Schneffke sah ein, daß der Wein nur als Vorwand diente. Die eigentliche Absicht des Franzosen war natürlich, ihn bereits jetzt in das Verhör zu nehmen.

„Ein Glas Wein?“ sagte er gleichmütig. „Den verschmähe ich zu keiner Zeit. Da können Sie mich sogar mitten in der Nacht vom Schlaf aufwecken.“

„So kommen Sie.“

„Aber gut muß er sein. Fusel trinkt kein Künstler so kurz vor dem Schlafengehen.“

„Haben Sie bei mir bereits etwas Schlechtes getrunken?“

„Das kann ich nicht sagen.“

„Also.

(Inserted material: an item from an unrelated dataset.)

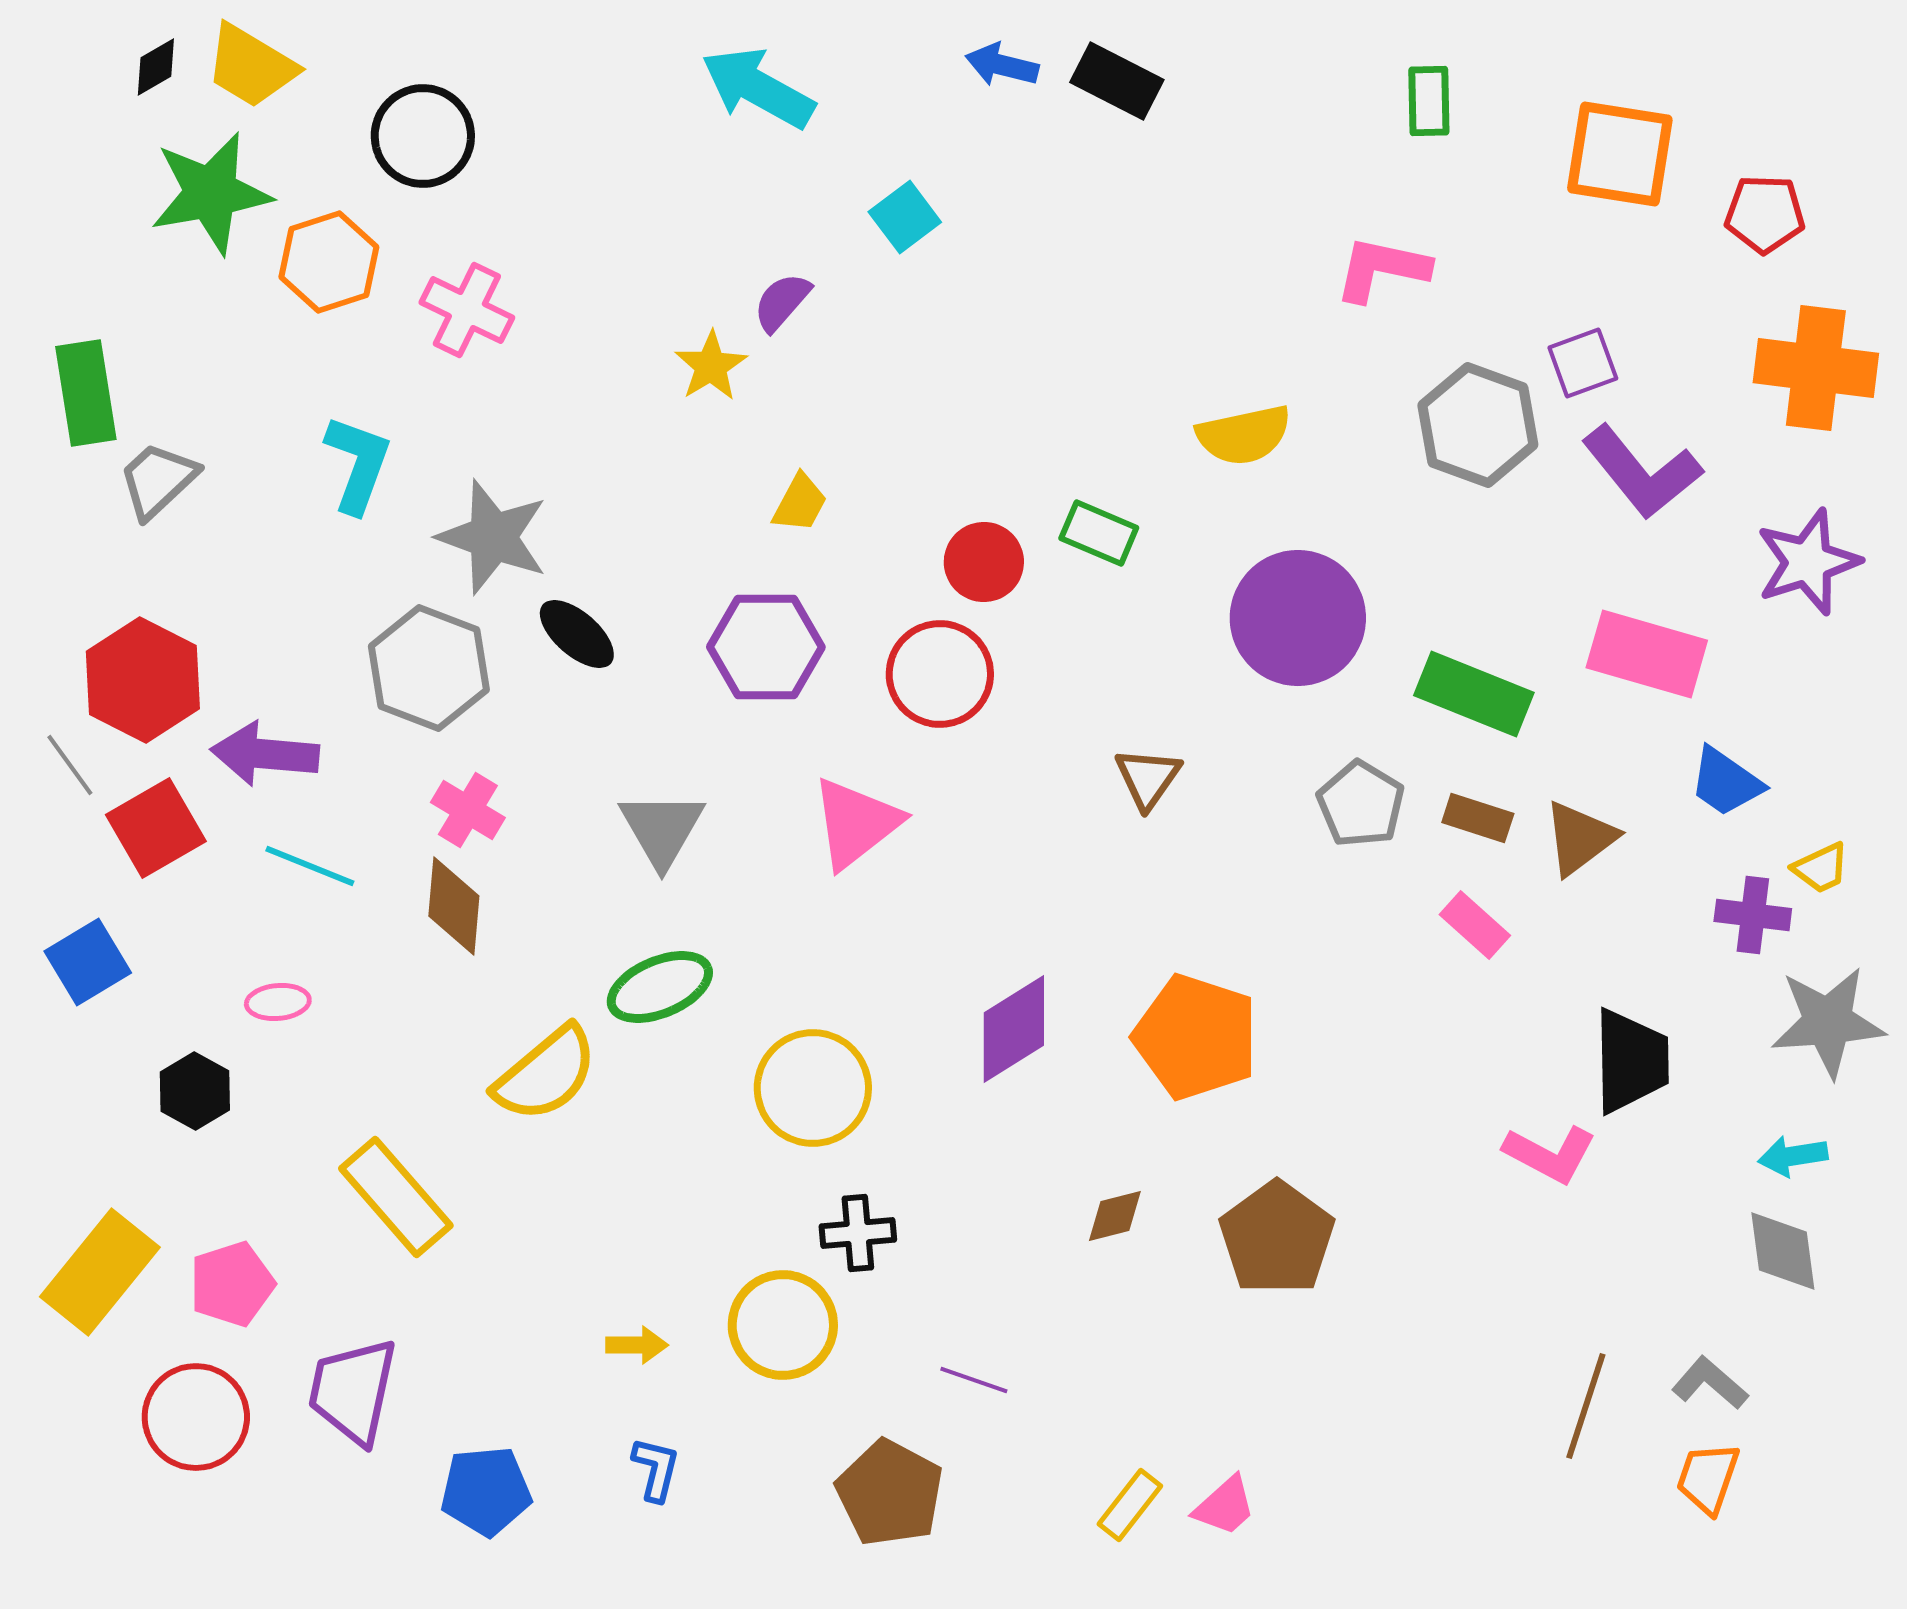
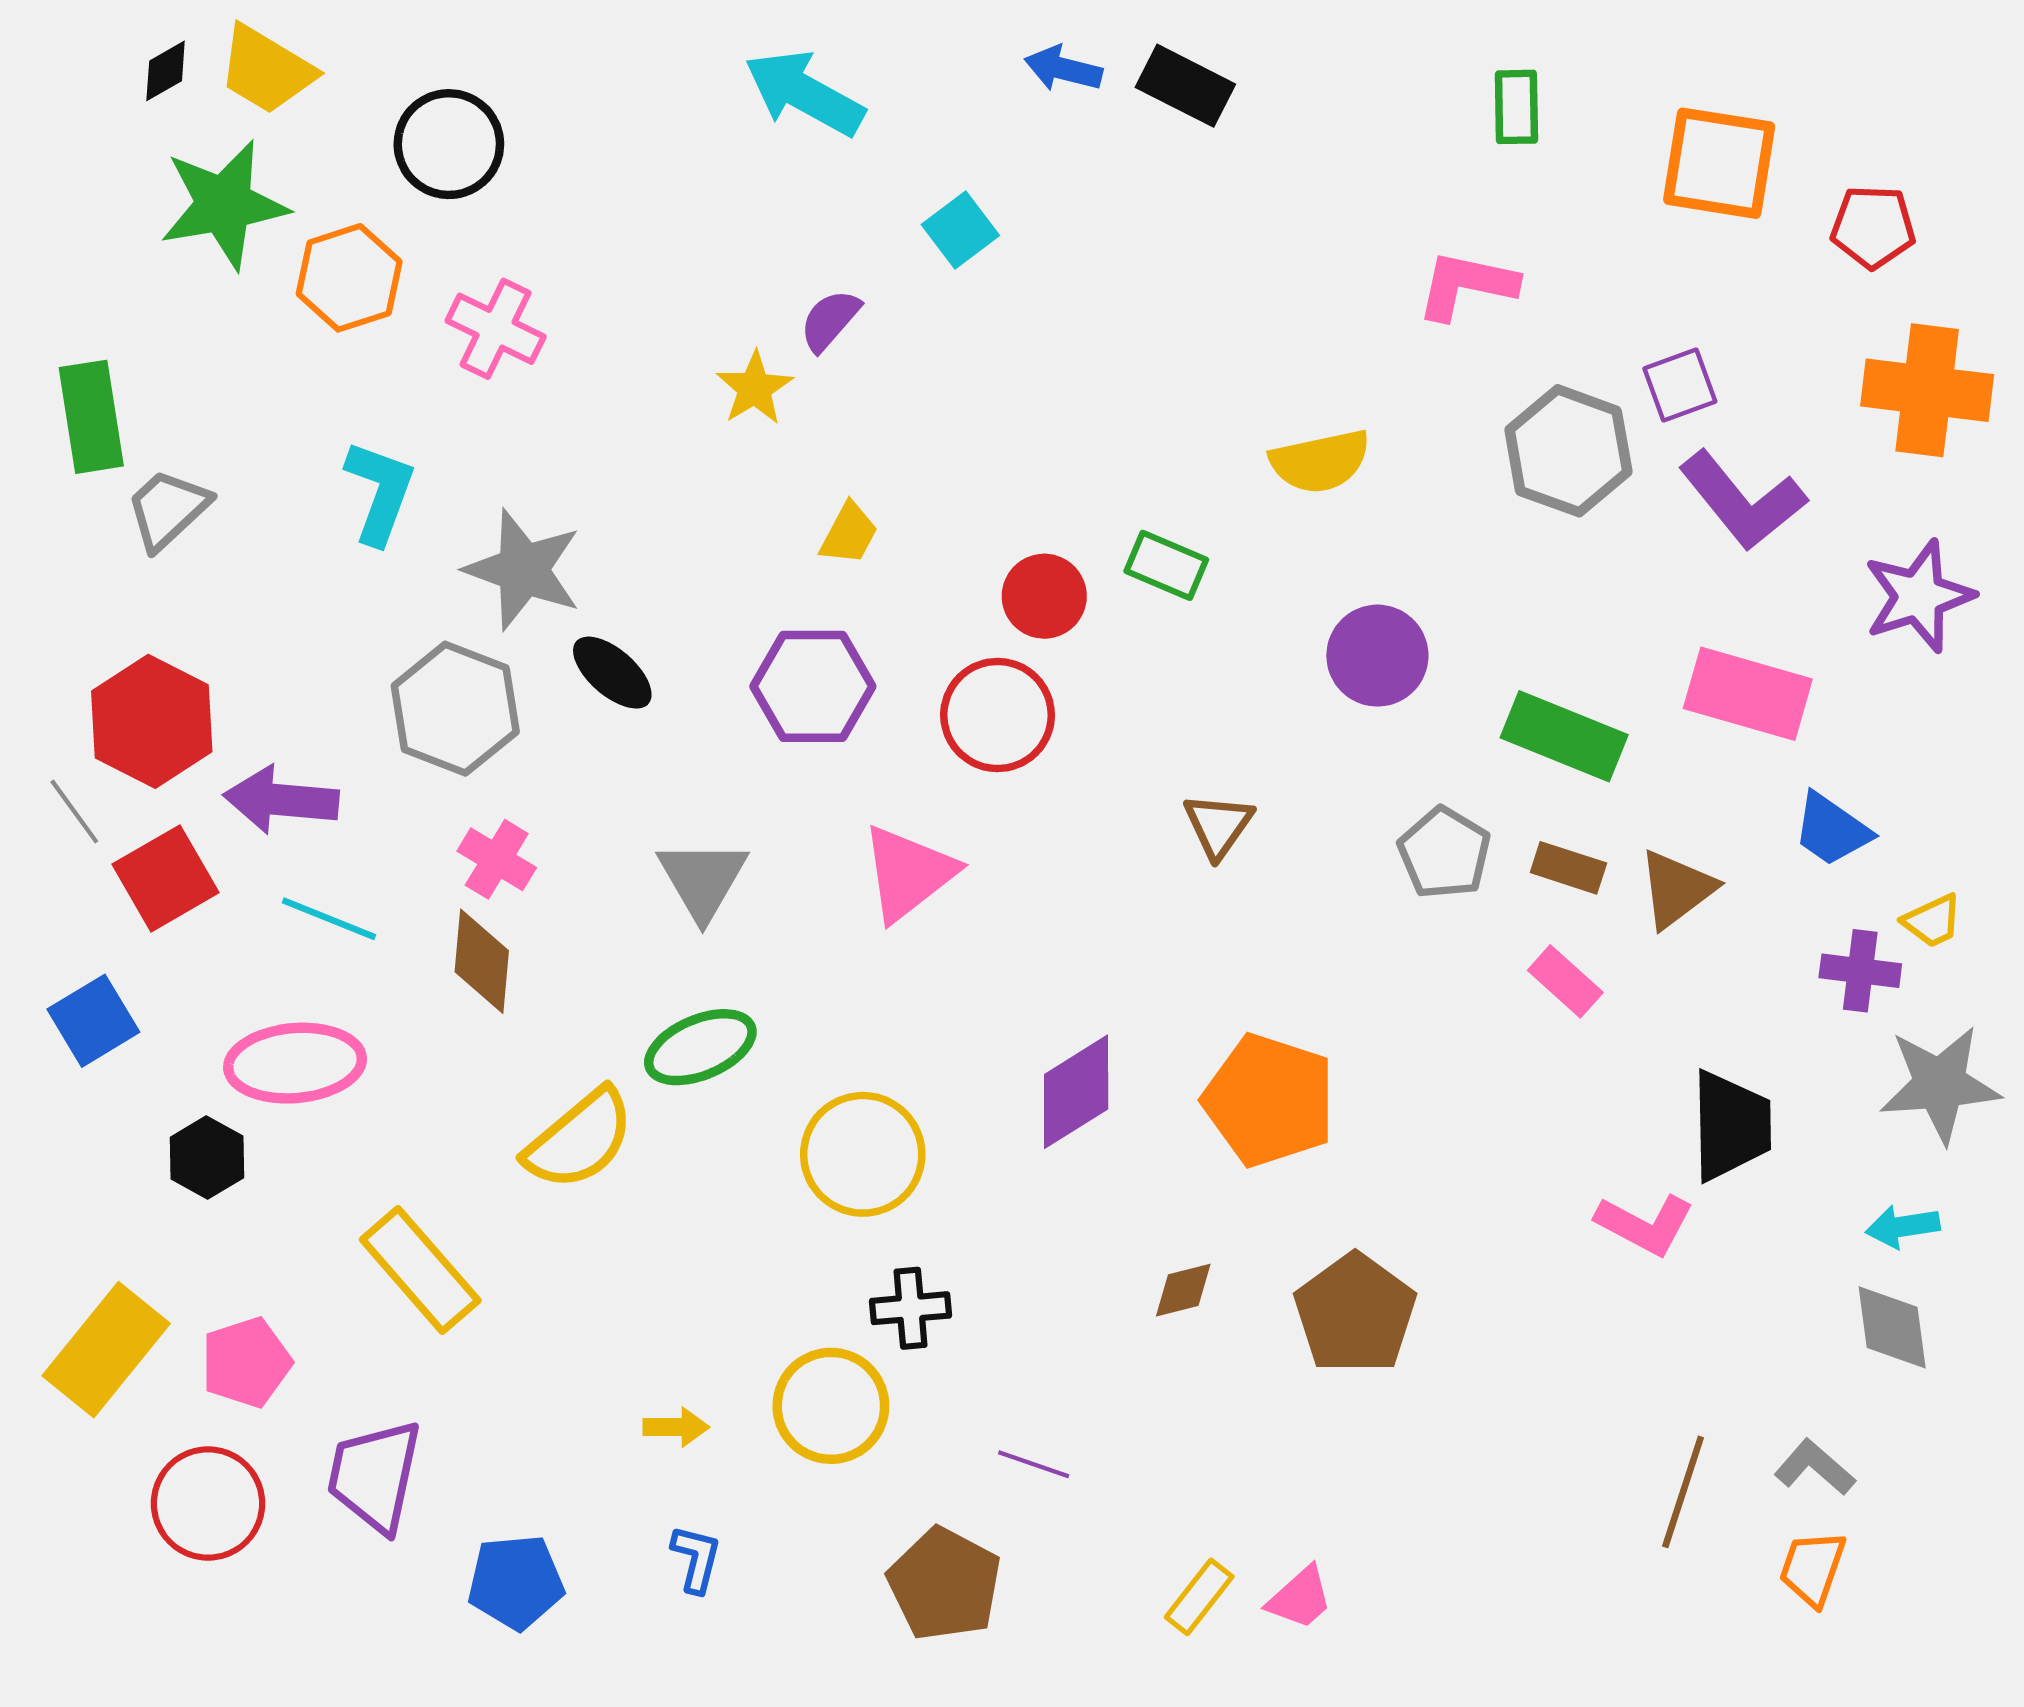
purple circle: (1298, 618) -> (1377, 656), size x0.7
pink ellipse: (278, 1002) -> (295, 1063), size x2.0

Folgen Sie mir.“

Er führte ihn in sein Zimmer und ging dann Wein zu holen. Er kam nach kurzer Zeit zurück und schenkte ein.

„So, nehmen Sie, Monsieur“, sagte er. „Auf das Wohl unseres schönen Frankreich!“

Dabei bohrte er seinen Blick in das Gesicht des Deutschen.

„Frankreich soll leben!“ antwortete derselbe, indem er mit ihm anstieß.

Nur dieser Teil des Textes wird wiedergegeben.